Un peu comme un gosse isolé et qui n'arrive pas à se faire de copains à la rentrée dans sa nouvelle classe, l'ancien Parisien se poste en victime et se laisse marcher sur les pieds. Les six mois d'inactivité pèsent. Le titi a pris de la masse musculaire mais la fluidité ne suit pas. La gestuelle n'est pas naturelle. Tantôt lourdaud, tantôt dépassé, Rabiot fait tache. La Gazzetta le fusille après une énième contreperformance : «La saison de Rabiot est tout simplement désastreuse : la Juve pensait avoir arraché un joyau aux autres grands européens. Au lieu de cela, le Rabiot de Paris n'a jamais été vu à Turin».

«On ne devient pas un point cardinal dans une équipe en un coup comme ça»

Et vogue la galère jusqu'à sa catastrophique performance à l'aller à Lyon (0-1). À coup sûr l'un des plus beaux nanars de la Ligue des champions 2019-20. Un peu plus de cinq mois ont passé. Le Covid-19 a balayé toutes les certitudes. Rabiot a une fois de plus fait parler de lui. Confiné sur la Côte d'Azur, le numéro 25 bianconero fomente une grève des joueurs selon la presse transalpine. Le frondeur est de retour ? Balivernes, le gamin du Val-de-Marne s'en amuse et ironise sur la situation. En solo, Adrien Rabiot baisse alors la tête et s'entraîne dur. Moins de blabla, plus de prépa. Maurizio Sarri qui préférait Blaise Matuidi en début de saison écarte petit à petit le champion du monde 2018 et fait de la place pour l'ex-Toulousain après le "restart". Les observateurs se laissent séduire par la nouvelle mouture. «Oui, il lui a fallu du temps. Mais on ne devient pas un point cardinal dans une équipe en un coup comme ça non ?» Massimo Carrera, ancien joueur et coach de la Juventus, n'hésite pas à apostropher. «Physiquement, tactiquement, il a pris de l'épaisseur, affirme l'ancien fidèle assistant de Conte à la Juve et en équipe d'Italie. Il a maintenant toutes les cartes en main pour devenir un joueur clé pour Sarri». Dans les yeux du technicien de la Vecchia Signora, l'affection pour Rabiot se lit à des kilomètres. Désormais autant accro au Français qu'à ses soixante clopes par jour, le technicien juventino n'hésite plus à le louer en conférence de presse : «Je n'ai pas vu beaucoup de joueurs capables de courir avec la balle comme Rabiot».

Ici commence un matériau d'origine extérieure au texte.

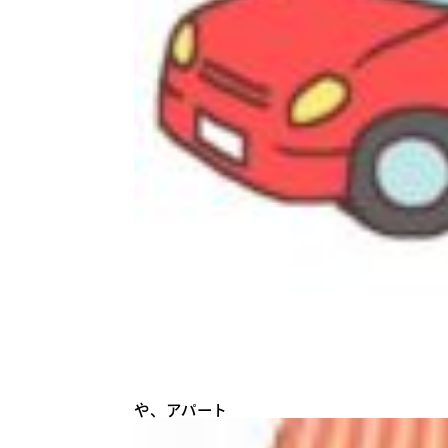
や、アパート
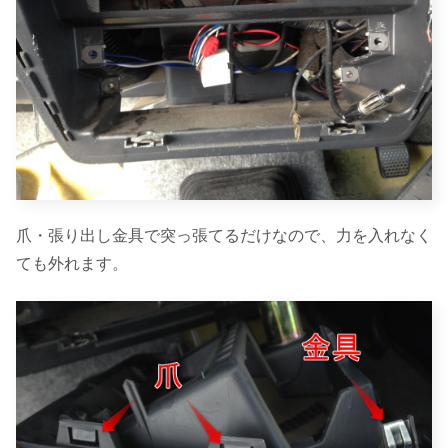
爪・張り出し金具で突っ張てるだけなので、力を入れなく
ても外れます。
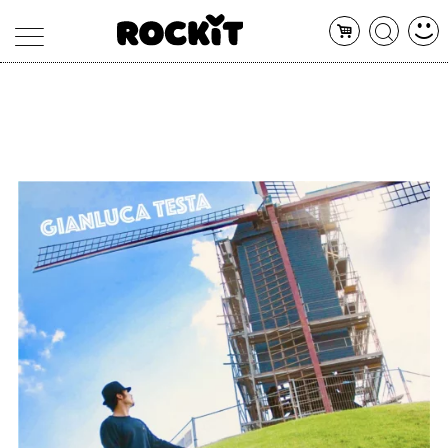
MAGAZINE
DATABASE
ARTICOLI
CONCERTI
ARTISTI
SHOP
RADIO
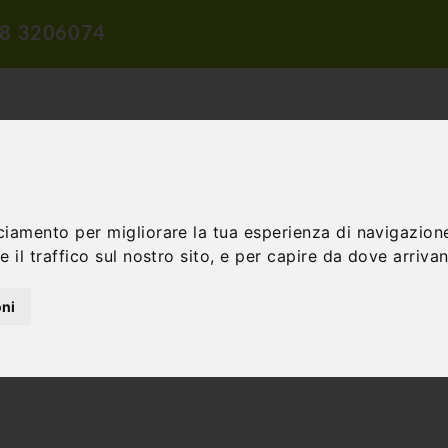
8 3206074
ciamento per migliorare la tua esperienza di navigazione
ROPOSTE DI VIAGGIO
PROPOSTE DIDATTICHE
INCENTIVE E 
 il traffico sul nostro sito, e per capire da dove arrivano
oni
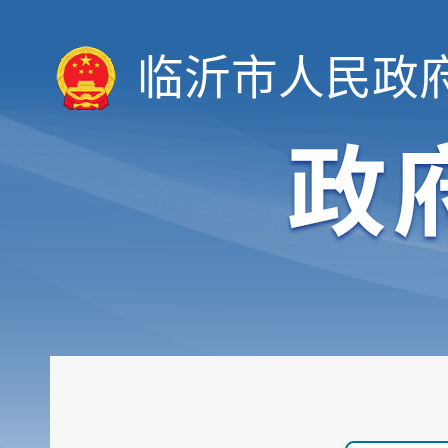
临沂市人民政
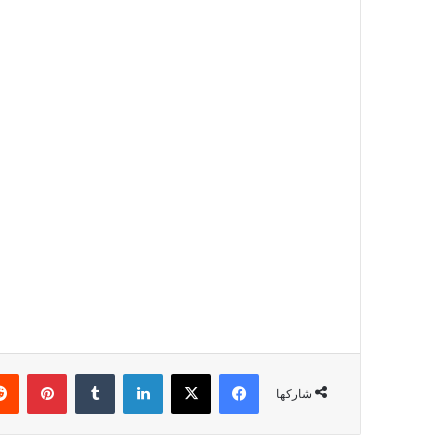
شاركها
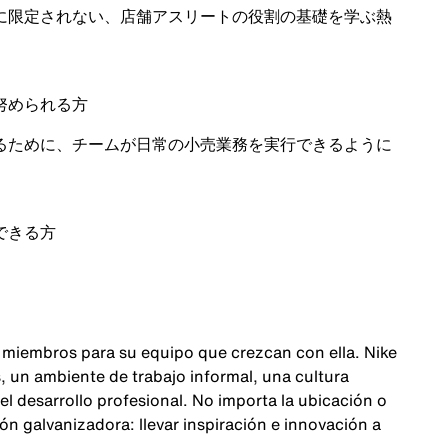
に限定されない、店舗アスリートの役割の基礎を学ぶ熱
努められる方
るために、チームが日常の小売業務を実行できるように
できる方
 miembros para su equipo que crezcan con ella. Nike
 un ambiente de trabajo informal, una cultura
 el desarrollo profesional. No importa la ubicación o
n galvanizadora: llevar inspiración e innovación a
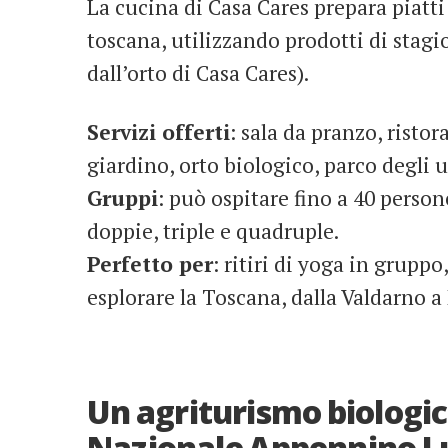
La cucina di Casa Cares prepara piatti 
toscana, utilizzando prodotti di stagi
dall’orto di Casa Cares).
Servizi offerti
: sala da pranzo, ristor
giardino, orto biologico, parco degli 
Gruppi
: può ospitare fino a 40 perso
doppie, triple e quadruple.
Perfetto per
: ritiri di yoga in gruppo
esplorare la Toscana, dalla Valdarno a
Un agriturismo biologic
Nazionale Appennino 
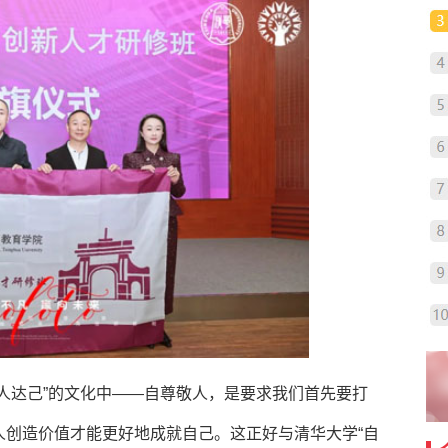
人达己”的文化中——自尊敬人，是要求我们首先要打
人创造价值才能更好地成就自己。这正好与清华大学“自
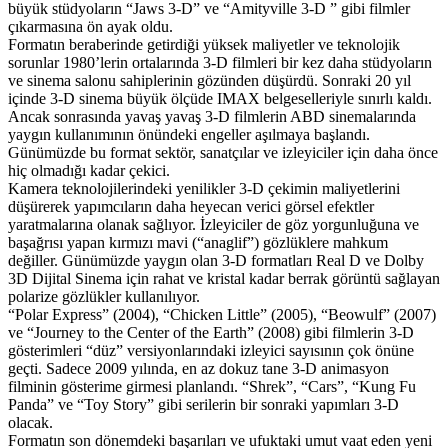
büyük stüdyoların “Jaws 3-D” ve “Amityville 3-D ” gibi filmler
çıkarmasına ön ayak oldu.
Formatın beraberinde getirdiği yüksek maliyetler ve teknolojik
sorunlar 1980’lerin ortalarında 3-D filmleri bir kez daha stüdyoların
ve sinema salonu sahiplerinin gözünden düşürdü. Sonraki 20 yıl
içinde 3-D sinema büyük ölçüde IMAX belgeselleriyle sınırlı kaldı.
Ancak sonrasında yavaş yavaş 3-D filmlerin ABD sinemalarında
yaygın kullanımının önündeki engeller aşılmaya başlandı.
Günümüzde bu format sektör, sanatçılar ve izleyiciler için daha önce
hiç olmadığı kadar çekici.
Kamera teknolojilerindeki yenilikler 3-D çekimin maliyetlerini
düşürerek yapımcıların daha heyecan verici görsel efektler
yaratmalarına olanak sağlıyor. İzleyiciler de göz yorgunluğuna ve
başağrısı yapan kırmızı mavi (“anaglif”) gözlüklere mahkum
değiller. Günümüzde yaygın olan 3-D formatları Real D ve Dolby
3D Dijital Sinema için rahat ve kristal kadar berrak görüntü sağlayan
polarize gözlükler kullanılıyor.
“Polar Express” (2004), “Chicken Little” (2005), “Beowulf” (2007)
ve “Journey to the Center of the Earth” (2008) gibi filmlerin 3-D
gösterimleri “düz” versiyonlarındaki izleyici sayısının çok önüne
geçti. Sadece 2009 yılında, en az dokuz tane 3-D animasyon
filminin gösterime girmesi planlandı. “Shrek”, “Cars”, “Kung Fu
Panda” ve “Toy Story” gibi serilerin bir sonraki yapımları 3-D
olacak.
Formatın son dönemdeki başarıları ve ufuktaki umut vaat eden yeni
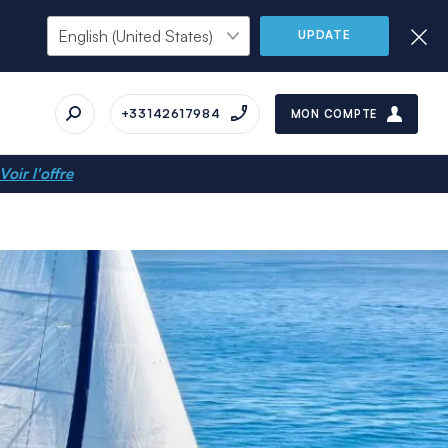
UPDATE
+33142617984
MON COMPTE
Voir l'offre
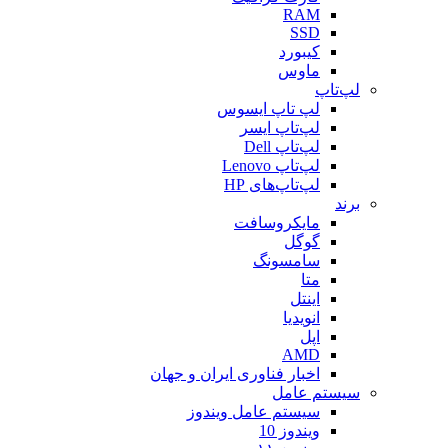
RAM
SSD
کیبورد
ماوس
لپ‌تاپ
لپ تاپ ایسوس
لپ‌تاپ ایسر
لپ‌تاپ Dell
لپ‌تاپ Lenovo
لپ‌تاپ‌های HP
برند
مایکروسافت
گوگل
سامسونگ
متا
اینتل
انویدیا
اپل
AMD
اخبار فناوری ایران و جهان
سیستم عامل
سیستم عامل ویندوز
ویندوز 10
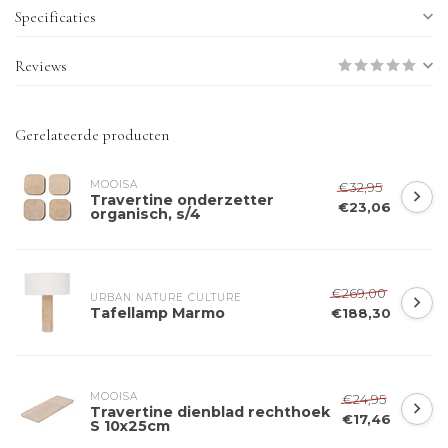
Specificaties
Reviews
Gerelateerde producten
MOOISA
€32,95
Travertine onderzetter
€23,06
organisch, s/4
€269,00
URBAN NATURE CULTURE
Tafellamp Marmo
€188,30
MOOISA
€24,95
Travertine dienblad rechthoek
€17,46
S 10x25cm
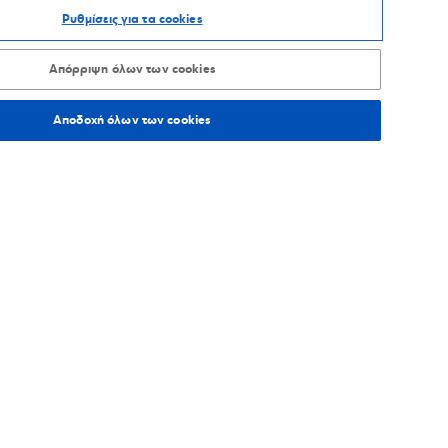
Ρυθμίσεις για τα cookies
ΑΞΙΝΟΜΗΣΗ ΑΝΑ
Απόρριψη όλων των cookies
Αποδοχή όλων των cookies
5,7
χλμ.
Οδηγίες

«Une belle opportunité de montrer qu'il est un champion»

La courbe s'est désormais inversée. Turin s'époumone désormais pour le «Duc» et tous les espoirs sont permis pour Adrien Rabiot. Plus fluide dans ses mouvements, plus sûr dans ses choix, l'international français a retroussé les manches. Tacchinardi, malgré les doutes, voit en lui le joueur le plus à même de pouvoir faire des différences. «Aujourd'hui, il est sans conteste l'homme le plus en forme de ce milieu de terrain. Les milieux de la Juve sont tous très fatigués et usés. La Coupe d'Europe, c'est une belle opportunité de montrer qu'il est un champion, s'enthousiasme l'homme qui fait partie des cinquante plus grandes légendes du club. J'ai l'impression qu'il s'est bougé là. Il a le cuir dur après toutes les critiques qu'il a pris. C'est maintenant à lui de prendre les choses en main. Il doit porter cette équipe. S'il continue sur sa lancée, en montrant du caractère, du charisme et en insufflant du combat, je serai le plus heureux même si je ne l'ai pas épargné. Maintenant, quel Rabiot va-t-on voir ? Celui du début de saison ou celui du restart ?» À Adrien Rabiot de relever le défi de porter cette Juventus fatiguée et en mal de transition dans le jeu. Le rôle est primordial. Entre un Pjanic, formidable distributeur mais peu amène à porter le cuir vers l'avant, un Bentancur très discret ou un Matuidi usé en cette fin de saison, la qualité balle au pied de Rabiot et sa capacité à se projeter vers l'avant en cassant les lignes adverses en font un atout maître dans l'entrejeu bianconero. La Juve attend la Coupe aux grandes oreilles depuis 1996. C'est peut-être l'heure pour Rabiot de basculer enfin dans la catégorie des fuoriclasse.